Ce que le registre enregistre
| Identifiant du site | SSP00012890101 |
|---|---|
| Statut | secteur d'information sur les sols |
| Commune | Mouvaux (59420) |
| Département | Nord |
| Adresse | 540 RUE DE TOURCOING |
| Mise à jour par l'administration | 26/04/2016 |
| Statut de l'instruction | En cours |
| Autre identifiant | 59.0490 (BASOL) |
Le contexte
Le site est une ancienne station-service soumise à déclaration pour le stockage et la distribution de liquides inflammables. Le voisinage est composé d'habitations. La cessation d’activités a eu lieu en février 2012. La station disposait de plusieurs cuves "simple enveloppe" en fosse maçonnée : - 2 réservoirs de 15 m³ (gazole et supercarburant) - 1 réservoir de 10 m³ (gazole) - 1 réservoir de 7,5 m³ (essence) Le site était également équipé d'une cuve d'huiles usagées et de deux aires de dépotage à proximité des cuves.

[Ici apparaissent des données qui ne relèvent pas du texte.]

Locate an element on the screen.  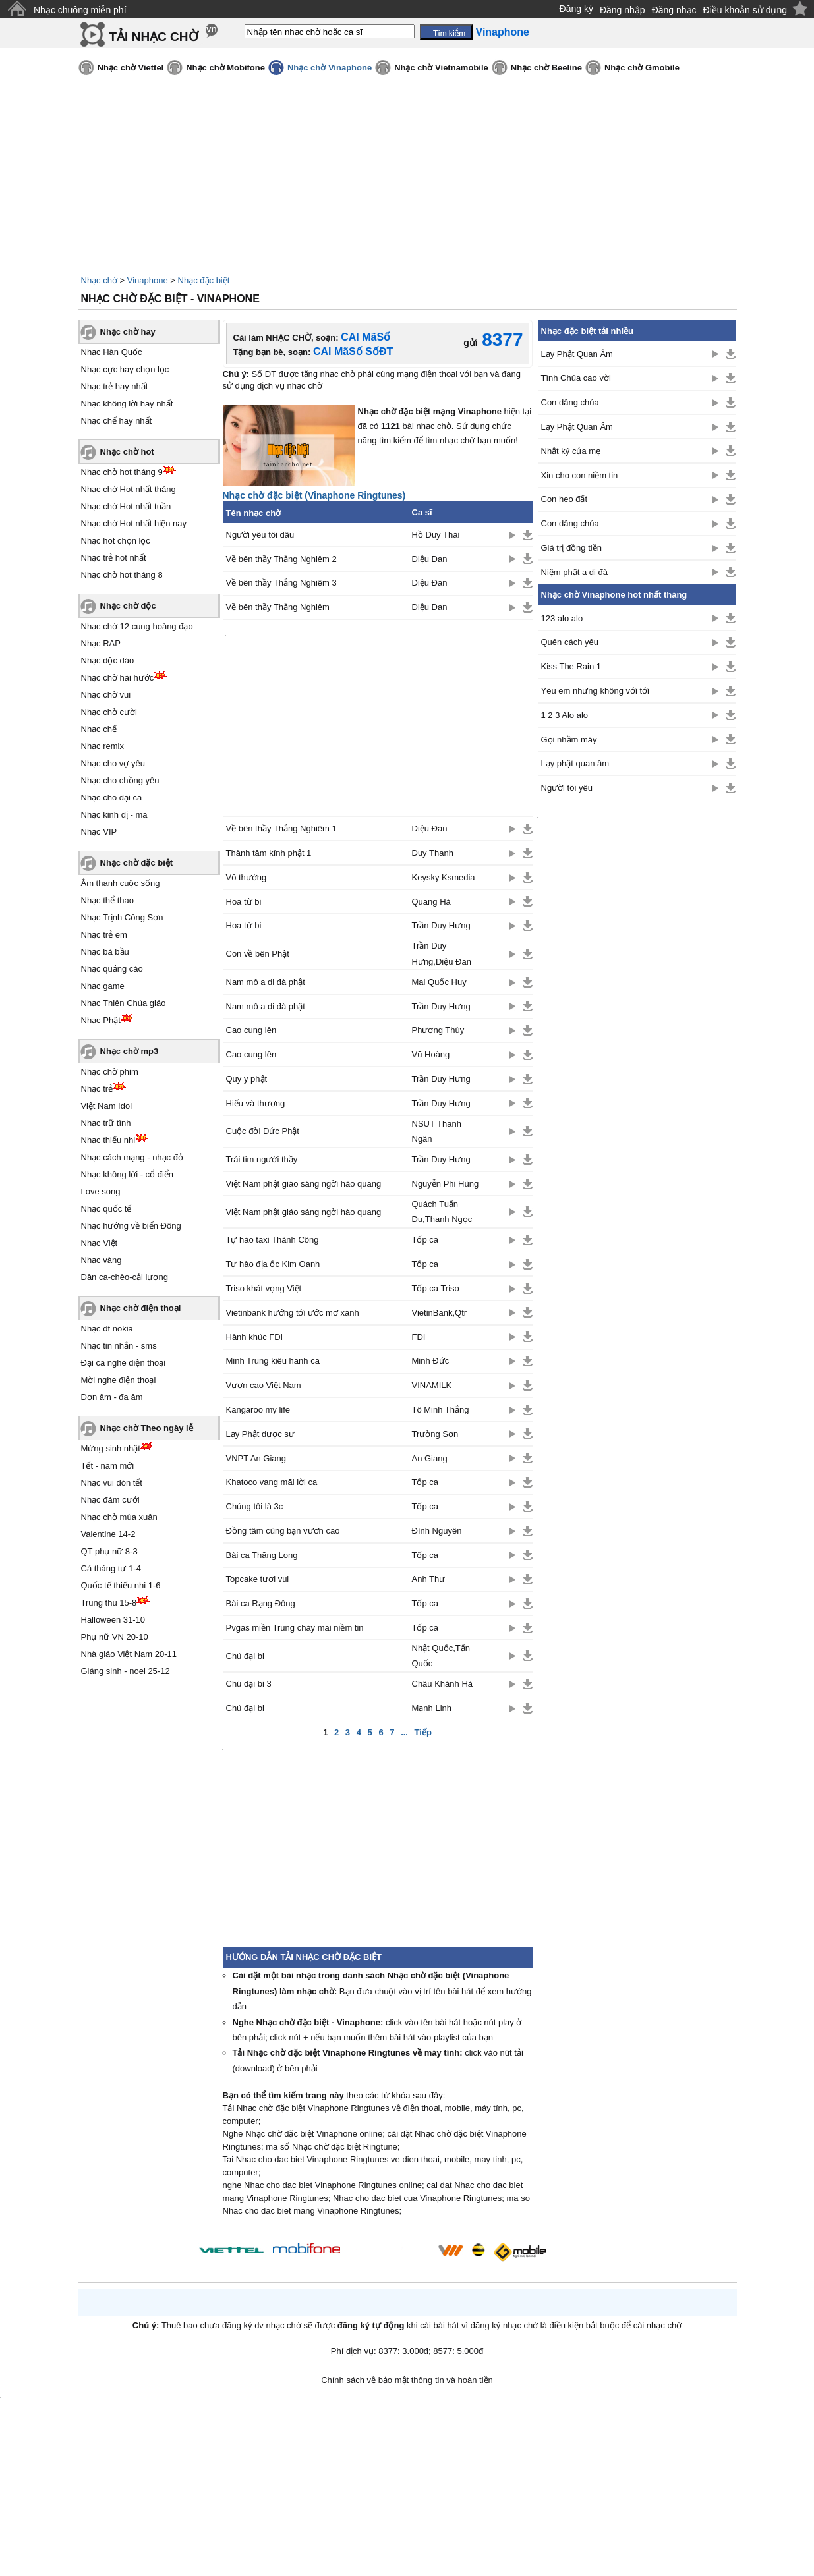
Đăng ký is located at coordinates (576, 8).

Un bâtiment (rez-de-chaussée de l'immeuble d'habitation) comprenait une aire de lavage, graissage, ainsi que deux boutiques et des bureaux. L'exploitant a fait un diagnostic de l'état du sol et du sous-sol. Celui-ci fait apparaître: - une contamination par les hydrocarbures gazeux dans les sols - la présence d'hydrocarbures absorbés dans les sols proches du volucompteur central - une saturation en hydrocarbures des eaux de la nappe Vu ces pollutions, l'exploitant a décidé de traiter le sol : - Un rapport de réception de chantier d'août 2005 décrit le traitement de la pollution des sols et de la nappe phréatique par les techniques d'extraction triple phase et de bio-stimulation. Ce traitement a duré 2 ans et demi (décembre 2001 à août 2004). Un traitement de finition a ensuite eu lieu d'octobre 2004 à février 2005. - La cuve d'huiles usagées a été extraite le 5 avril 2004 - Les terres polluées ont été évacuées. L'exploitant a ensuite réalisé une analyse des risques résiduels afin d'identifier si l'état du terrain était compatible avec un usage commercial sur le site (présence de la boutique) et un usage résidentiel hors du site (immeuble à proximité). Les résultats montrent que le terrain est compatible pour les usages considérés. Aujourd'hui l'ensemble des cuves a été enlevé (les certificats de ferraillage ont été fournis) et le site est devenu un parking. Observations: A noter : l'"état technique" n'est qu'indicatif et correspond à l'état du site en fin d'action de l'inspection des installations classées ; il ne préjuge pas des évolutions du site et de sa situation actuelle. Rapport de réception de chantier par SITA Remediation en aout 2005 (Rapport D1 04 0221) Investigations complémentaires et analyse des risques résiduels après travaux par SITA-Remediation en juillet 2011 (Rapport D7110020)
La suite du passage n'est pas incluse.